И вот наступает сама «операция». Безумно красивая в своей отвлеченно нечеловеческой стерильности. Где в роли хирургов выступают «ленивые убийцы в полумасках» (если вспомнить строчку Сергея Гандлевского), а сам герой пребывает в состоянии, похожем на наркоз, в котором он все видит и ничего не чувствует. Все это только сон.
И на какое-то время операция помогает. Но только на какое-то. Сознательный конформизм – это обреченное предприятие. Того, кто насильственно заставил себя стать частью толпы, толпа рано или поздно распознает и беспощадно растопчет.
Впрочем, для самого Бертолуччи толпа – это скорее что-то позитивное. Поющая «Интернационал» толпа, фактически затаптывающая в конце фильма главного героя, олицетворяет позитивную стихию народного сопротивления. Режиссер видит себя частью этой толпы. Фильм был снят на уходящей волне шестидесятнических революций. В это время вопрос Горького «С кем вы, деятели искусства?» все еще стоял для западных деятелей искусства довольно остро. Деятели искусства хотели быть с восставшим народом. Бертолуччи вступил в итальянскую компартию. Ему это представлялось обратной стороной конформизма.
Этот фильм присылает нам привет из той эпохи, когда кино было главнейшим из всех искусств. «Из всех искусств для нас важнейшим является кино», – говорил Ленин. Кстати, одно время «Википедия» приписывала Ленину более развернутую цитату: «Пока народ безграмотен, из всех искусств для нас важнейшими являются кино и цирк», что было неправдой. Впоследствии там эту ошибку исправили.
А вот сейчас, пожалуй, цирк вышел на первое место. Кругом сплошные клоуны и акробаты. И, господи, даже удивительно, до чего же «Конформист» оказался созвучен нашему времени. И как близко все это к нам подошло.
«Фантом свободы». Новая нормальность
Хоронили судью Верховного суда Рут Бейдер Гинзбург. Все последние годы она своим долголетием как бы охраняла место в Верховном суде от ненавидимого либералами президента. Поэтому она была для либеральной части американского общества чем-то вроде святой охранительницы. Ее так и называли: «либеральная икона». Она не досидела на этом месте совсем немного. До новых выборов оставалось чуть больше месяца.
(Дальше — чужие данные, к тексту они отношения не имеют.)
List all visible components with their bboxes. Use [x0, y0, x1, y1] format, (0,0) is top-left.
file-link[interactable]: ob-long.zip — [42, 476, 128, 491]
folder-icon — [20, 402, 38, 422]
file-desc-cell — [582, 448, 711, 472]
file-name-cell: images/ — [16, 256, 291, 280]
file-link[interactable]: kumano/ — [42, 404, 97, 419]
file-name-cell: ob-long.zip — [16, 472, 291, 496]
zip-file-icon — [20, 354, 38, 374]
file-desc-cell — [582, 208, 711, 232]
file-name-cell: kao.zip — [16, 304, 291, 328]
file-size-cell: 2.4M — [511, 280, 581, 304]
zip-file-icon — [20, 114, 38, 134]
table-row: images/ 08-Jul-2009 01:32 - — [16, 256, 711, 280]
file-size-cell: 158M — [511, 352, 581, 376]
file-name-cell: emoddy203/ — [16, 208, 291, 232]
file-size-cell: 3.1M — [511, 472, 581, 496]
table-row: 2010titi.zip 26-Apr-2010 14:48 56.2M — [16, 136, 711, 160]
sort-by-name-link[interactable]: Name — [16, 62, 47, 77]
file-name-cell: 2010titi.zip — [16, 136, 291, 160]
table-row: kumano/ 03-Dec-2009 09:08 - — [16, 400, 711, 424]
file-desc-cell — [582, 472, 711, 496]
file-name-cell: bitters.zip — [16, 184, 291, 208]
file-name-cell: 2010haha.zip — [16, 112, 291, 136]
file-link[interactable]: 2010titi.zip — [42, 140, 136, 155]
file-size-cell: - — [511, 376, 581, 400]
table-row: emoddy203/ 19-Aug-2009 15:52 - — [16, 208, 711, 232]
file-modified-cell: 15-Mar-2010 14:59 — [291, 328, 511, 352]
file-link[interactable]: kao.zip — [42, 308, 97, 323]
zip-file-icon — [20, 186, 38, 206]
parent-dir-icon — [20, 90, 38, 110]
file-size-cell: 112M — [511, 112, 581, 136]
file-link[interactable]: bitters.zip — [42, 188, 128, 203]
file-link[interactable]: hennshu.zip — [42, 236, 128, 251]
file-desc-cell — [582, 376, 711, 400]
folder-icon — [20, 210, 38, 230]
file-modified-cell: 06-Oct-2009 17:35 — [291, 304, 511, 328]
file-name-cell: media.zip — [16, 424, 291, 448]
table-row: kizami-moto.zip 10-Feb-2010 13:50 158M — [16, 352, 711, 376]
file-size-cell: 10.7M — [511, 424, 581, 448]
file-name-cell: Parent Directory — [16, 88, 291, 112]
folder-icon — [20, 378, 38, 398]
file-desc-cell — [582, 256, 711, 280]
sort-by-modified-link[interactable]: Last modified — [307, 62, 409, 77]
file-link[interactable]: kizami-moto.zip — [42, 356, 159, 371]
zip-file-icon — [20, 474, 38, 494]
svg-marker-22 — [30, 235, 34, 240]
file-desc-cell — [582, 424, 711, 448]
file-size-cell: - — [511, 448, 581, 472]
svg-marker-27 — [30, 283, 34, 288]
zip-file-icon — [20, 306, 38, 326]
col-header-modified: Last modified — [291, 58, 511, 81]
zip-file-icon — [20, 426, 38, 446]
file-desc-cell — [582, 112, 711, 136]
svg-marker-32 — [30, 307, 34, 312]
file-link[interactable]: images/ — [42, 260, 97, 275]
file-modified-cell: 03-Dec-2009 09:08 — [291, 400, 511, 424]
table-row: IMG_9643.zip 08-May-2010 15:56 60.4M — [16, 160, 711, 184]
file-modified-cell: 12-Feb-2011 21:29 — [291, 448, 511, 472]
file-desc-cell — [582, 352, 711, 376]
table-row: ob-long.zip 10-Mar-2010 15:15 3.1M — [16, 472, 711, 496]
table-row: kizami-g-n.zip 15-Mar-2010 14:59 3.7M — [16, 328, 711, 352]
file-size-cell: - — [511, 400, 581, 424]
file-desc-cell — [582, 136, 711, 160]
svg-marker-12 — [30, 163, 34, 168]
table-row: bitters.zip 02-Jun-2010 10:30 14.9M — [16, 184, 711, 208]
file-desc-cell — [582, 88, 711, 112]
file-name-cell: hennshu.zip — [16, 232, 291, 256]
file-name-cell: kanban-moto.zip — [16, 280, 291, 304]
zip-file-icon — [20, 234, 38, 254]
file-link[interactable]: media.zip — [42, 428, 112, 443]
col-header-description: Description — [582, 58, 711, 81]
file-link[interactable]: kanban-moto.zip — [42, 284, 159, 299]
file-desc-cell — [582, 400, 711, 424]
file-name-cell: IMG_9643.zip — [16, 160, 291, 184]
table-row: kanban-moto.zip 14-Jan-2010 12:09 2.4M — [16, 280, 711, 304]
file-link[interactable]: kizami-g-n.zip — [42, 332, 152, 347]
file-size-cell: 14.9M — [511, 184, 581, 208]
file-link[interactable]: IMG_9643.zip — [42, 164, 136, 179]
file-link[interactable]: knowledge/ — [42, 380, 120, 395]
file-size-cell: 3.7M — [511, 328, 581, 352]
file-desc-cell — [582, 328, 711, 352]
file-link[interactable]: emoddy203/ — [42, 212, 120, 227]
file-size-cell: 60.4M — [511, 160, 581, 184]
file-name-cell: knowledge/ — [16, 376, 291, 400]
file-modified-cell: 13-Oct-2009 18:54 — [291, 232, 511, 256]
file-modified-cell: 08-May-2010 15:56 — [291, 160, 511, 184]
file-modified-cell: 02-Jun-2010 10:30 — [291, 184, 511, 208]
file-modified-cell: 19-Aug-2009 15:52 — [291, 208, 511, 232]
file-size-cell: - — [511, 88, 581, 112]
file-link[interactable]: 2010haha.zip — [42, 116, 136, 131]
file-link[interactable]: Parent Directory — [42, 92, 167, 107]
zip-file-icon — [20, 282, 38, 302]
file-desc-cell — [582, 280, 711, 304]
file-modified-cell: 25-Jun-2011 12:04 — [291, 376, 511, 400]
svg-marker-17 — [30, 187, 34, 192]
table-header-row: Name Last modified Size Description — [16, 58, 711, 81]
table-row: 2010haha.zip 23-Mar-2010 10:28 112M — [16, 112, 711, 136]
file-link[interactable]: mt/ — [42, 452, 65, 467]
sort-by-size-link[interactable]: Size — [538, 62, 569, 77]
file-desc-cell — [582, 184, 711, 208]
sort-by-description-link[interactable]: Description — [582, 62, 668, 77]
Ее смерть потрясла страну. Покрытый национальным флагом гроб с останками судьи был установлен в здании Верховного суда на черном постаменте. По углам гроба вытянулся по стойке смирно почетный караул в военной форме и в черных ковидных масках на лицах. По одному к гробу подходили прощающиеся. В черных масках. Все как один. Траурная церемония шла медленно и торжественно, как и всегда проходят официальные государственные похороны. Только черные маски и пол в шахматную черно-белую клетку придавали происходящему оттенок какой-то инфернальной карнавальности.
Но вдруг случилось что-то странное. Высокий, крепкого телосложения афроамериканец в дорогом, хорошо сшитом черном костюме подошел к гробу довольно близко, опустился на колени, затем как бы прилег на живот, пять раз бойко отжался, в резком прыжке вскочил на ноги и отошел от гроба. Церемония продолжилась как ни в чем не бывало.
Объяснение нашлось довольно быстро. Это был спортивный тренер Гинзбург, который решил таким образом почтить ее память. Отжимание было любимым спортивным упражнением судьи: по слухам, она отжималась чуть ли не до самой смерти (а умерла она в восемьдесят семь лет). Многие смеялись, но большинство умилилось.
А я пришел в восторг: эта сцена была как будто от начала до конца снята Бунюэлем. Или даже так: если бы эта сцена была снята Бунюэлем, она наверняка стала бы хрестоматийной. Как гроб с хозяином, стоящий при входе в дорогой ресторан, как епископ, ставший садовником, как гости, сидящие на унитазах, как взгляд страуса. Да, как взгляд страуса. Впрочем, обо всем по порядку.
У каждого внимательного зрителя Бунюэля непременно случаются в жизни такие ситуации, когда ему, зрителю, кажется, что он оказался внутри фильма Бунюэля. А в человеческой истории регулярно случаются такие периоды, когда вся окружающая реальность вдруг на глазах превращается в кино, снятое Бунюэлем. В этом главным образом и состоит гениальность Бунюэля. Мне кажется, что сейчас мы переживаем как раз один из таких исторических моментов.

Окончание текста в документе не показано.